Bajamos desde las montañas descalzos, corriendo, viéndonos vulnerables ante las espinas y las piedras filosas del camino. Traemos mochilas cargadas de derrotas y frustraciones, pero, dispuestos a renacer, las enterramos para que florescan la próxima primavera.Es prácticamente imposible que no salgamos heridos, pero el dolor es dulce y nos hace seguir adelante. No somos muchos. No se imaginen grandes tropas ni mucho mas. Nuestras balas no matan, ni es negra nuestra pólvora. Atacamos con palabras y colores y no hay blindaje en el mundo que estas municiones no penetren.Nuestra sonrisa, imborrable, es regalo del sol y representa nuestra alianza con los astros, guias y compañeros en el camino y es ella también nuestra arma letal. Porque es mas que sabido que nada, ni nadie puede derrotar a un ejercito de amantes sonrientes.
Las Plazas
La partida se ve difícil. Pensaran que soy fanático del ajedrez, pero es solo un gusto que me doy ante tan excelente juego. Mi ejercito negro se ve muy disminuido: Rey, un alfil, algunos peones, una torre y la reina. No, ya no. Mi desconocido rival acribillo a mi soberana. Uno va a las plazas y juega con cualquiera que este libre, esto hace que hoy te enfrentes con tu primo, un perfecto nadie, casi dueño de una verdulería, que encuentra en el juego su única escapatoria de una condenable rutina diaria, con hijos, mujer, perro un auto, que pasa mas tiempo roto que andando. O quizás te encuentres intentando fracturar una inexplicable defensa armada por el campeón metropolitano o hasta quizá el sudamericano, si es que pasa por acá y no le molesta limpiar un poco los grises bancos de cemento llenos de excremento de paloma. Pero yo se que este hombre no era campeón de nada, por lo menos no de ajedrez. Uno, aunque no conozca a todos, siempre algo se entera. El tenia una forma muy refinada de jugar. Desde el momento en que ordenaba las piezas para comenzar al partida, la forma de sujetar los peones solo con las yemas de los dedos, como quien no quiere reventarlos, hasta la forma de sentenciar al adversario con una voz baja y risueña.
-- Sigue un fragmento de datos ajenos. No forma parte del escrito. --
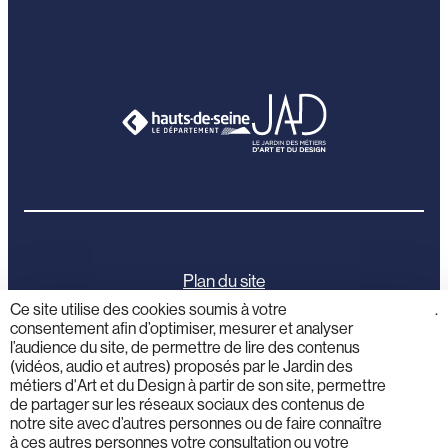
Plan du site
Ce site utilise des cookies soumis à votre
cliquez
.
consentement afin d’optimiser, mesurer et analyser
ici
Mentions légales
l’audience du site, de permettre de lire des contenus
(vidéos, audio et autres) proposés par le Jardin des
Politique de confidentialité
métiers d'Art et du Design à partir de son site, permettre
de partager sur les réseaux sociaux des contenus de
notre site avec d’autres personnes ou de faire connaître
Activités éducatives
à ces autres personnes votre consultation ou votre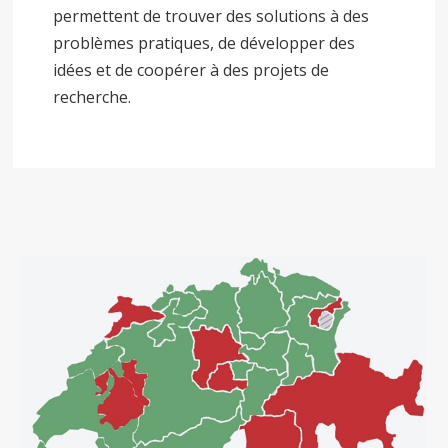
permettent de trouver des solutions à des
problèmes pratiques, de développer des
idées et de coopérer à des projets de
recherche.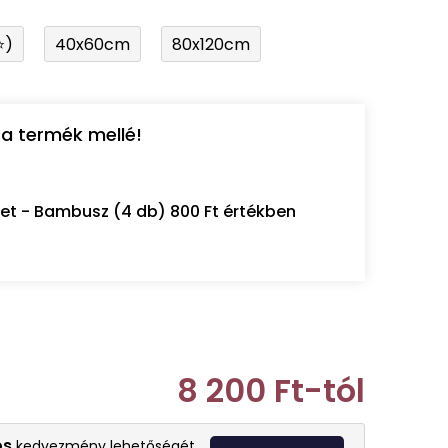
⭐)
40x60cm
80x120cm
a termék mellé!
let - Bambusz (4 db) 800 Ft értékben
8 200 Ft
-tól
Egységár:
os
kedvezmény lehetőségét.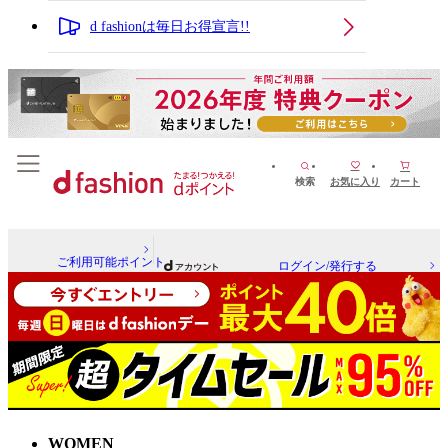
d fashionは毎日お得宣言!!
検索
お気に入り
カート
ご利用可能ポイント
ログイン/発行する
WOMEN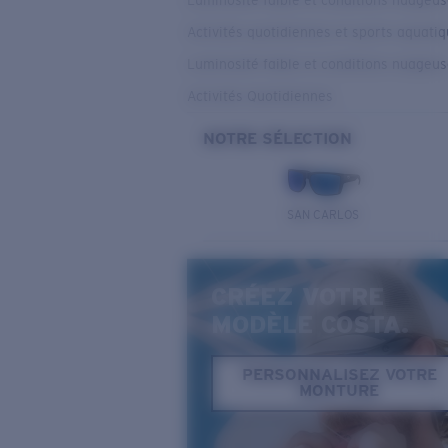
Luminosité faible et conditions nuageu
Activités quotidiennes et sports aquati
Luminosité faible et conditions nuageu
Activités Quotidiennes
NOTRE SÉLECTION
SAN CARLOS
CRÉEZ VOTRE
MODÈLE COSTA.
PERSONNALISEZ VOTRE
MONTURE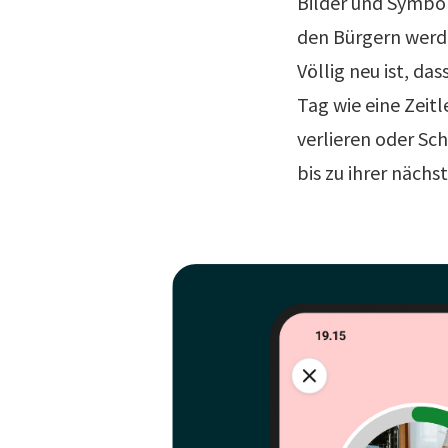
Bilder und Symbo
den Bürgern werde
Völlig neu ist, da
Tag wie eine Zeitle
verlieren oder Sch
bis zu ihrer näch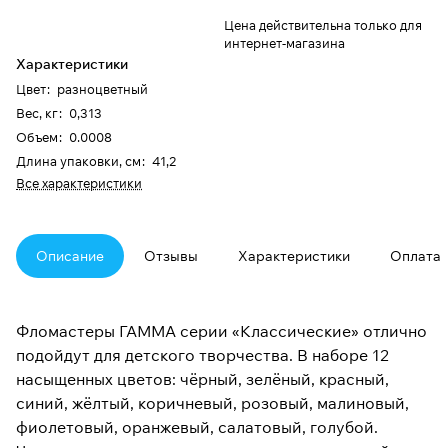
Цена действительна только для
интернет-магазина
Характеристики
Цвет
:
разноцветный
Вес, кг
:
0,313
Объем
:
0.0008
Длина упаковки, см
:
41,2
Все характеристики
Описание
Отзывы
Характеристики
Оплата
Фломастеры ГАММА серии «Классические» отлично
подойдут для детского творчества. В наборе 12
насыщенных цветов: чёрный, зелёный, красный,
синий, жёлтый, коричневый, розовый, малиновый,
фиолетовый, оранжевый, салатовый, голубой.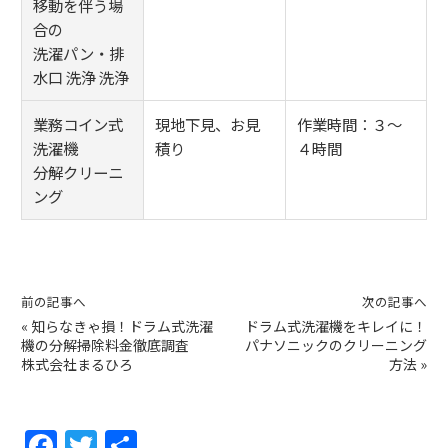
移動を伴う場
合の
洗濯パン・排
水口 洗浄 洗浄
業務コイン式
現地下見、お見
作業時間：３～
洗濯機
積り
４時間
分解クリーニ
ング
前の記事へ
次の記事へ
«
知らなきゃ損！ドラム式洗濯
ドラム式洗濯機をキレイに！
機の分解掃除料金徹底調査
パナソニックのクリーニング
株式会社まるひろ
方法
»
F
T
共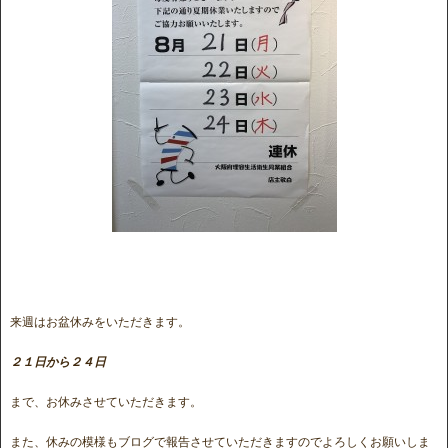
来週はお盆休みをいただきます。
２１日から２４日
まで、お休みさせていただきます。
また、休みの模様もブログで報告させていただきますのでよろしくお願いしま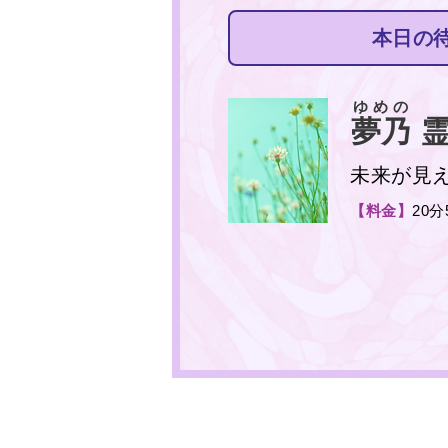
本日の
ゆめの
夢乃
霊
未来が見
【料金】
20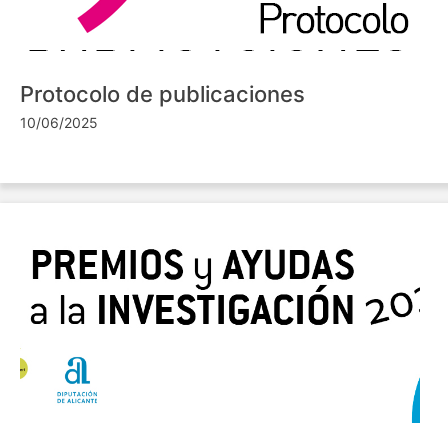
Protocolo de publicaciones
10/06/2025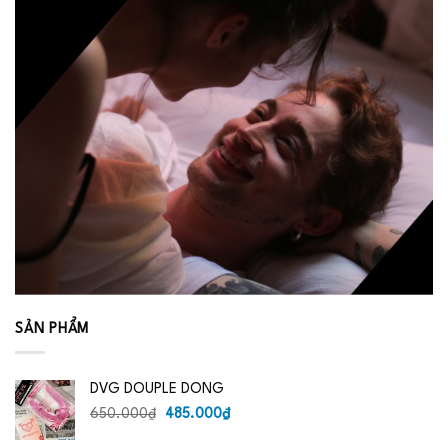
SẢN PHẨM
DVG DOUPLE DONG
Giá
Giá
650.000
₫
485.000
₫
gốc
hiện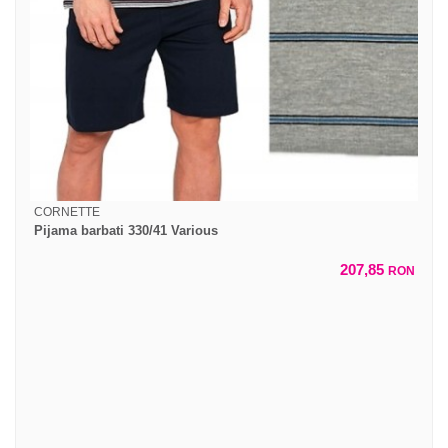
CORNETTE
Pijama barbati 330/41 Various
207,85
RON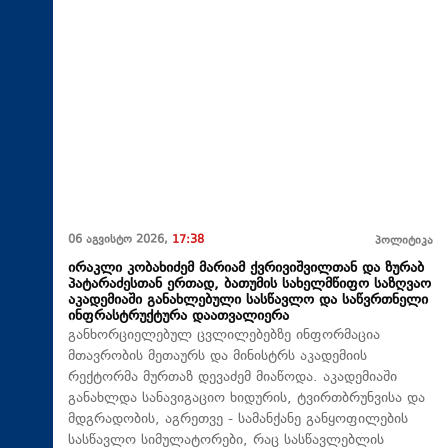
06 აგვისტო 2026,
17:38
პოლიტიკა
ირაკლი კობახიძემ მარიამ ქვრივიშვილთან და ზურაბ
პატარაძესთან ერთად, ბათუმის სახელმწიფო საზღვაო
აკადემიაში განახლებული სასწავლო და საწვრთნელი
ინფრასტრუქტურა დაათვალიერა
განხორციელებულ ცვლილებებზე ინფორმაცია
მთავრობის მეთაურს და მინისტრს აკადემიის
რექტორმა მურთაზ დევაძემ მიაწოდა. აკადემიაში
განახლდა სანავიგაციო ხიდურის, ტვირთბრუნვისა და
მდგრადობის, აგრეთვე - სამანქანე განყოფილების
სასწავლო სიმულატორები, რაც სასწავლებლის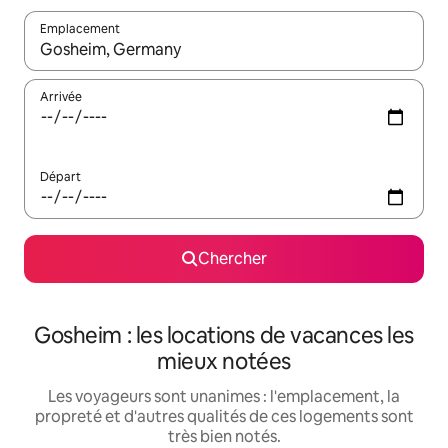
Emplacement
Quand les résultats sont affichés, parcourez-les en utilisant les 
Arrivée
Départ
Chercher
Gosheim : les locations de vacances les
mieux notées
Les voyageurs sont unanimes : l'emplacement, la
propreté et d'autres qualités de ces logements sont
très bien notés.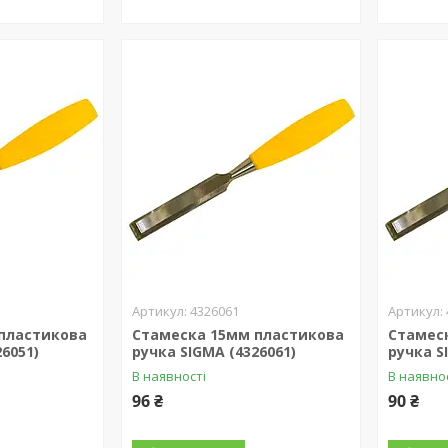
4326061
пластикова
Стамеска 15мм пластикова
Стамес
26051)
ручка SIGMA (4326061)
ручка S
В наявності
В наявно
96 ₴
90 ₴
Cada vez menos piezas, jugadas acotadas y no se le borraba la sonrisa en la cara. Una gota de sudor bajaba, fría, por mi pecho. Dos movimientos y ¡Jaque!. Lo miré con placer. Pareció gustarle. La mueca de alegría era cada vez mas grande y es obvio que me regalo dos o tres jugadas para verme feliz, alegre, saboreando una posible victoria. Pero enseguida, corrió un alfil, un grito de un nene en las hamacas, los aplausos por la victoria de un novato en la mesa de al lado, acomodó su reina, la luz del sol que se filtra por entre las ramas de un viejo nogal e ilumina a uno de mis maltrechos peones y ¡Jaque Mate! Mis ojos no podían entender. El se levantó y se fue sin decir nada, con la cabeza gacha, por el camino de ladrillos.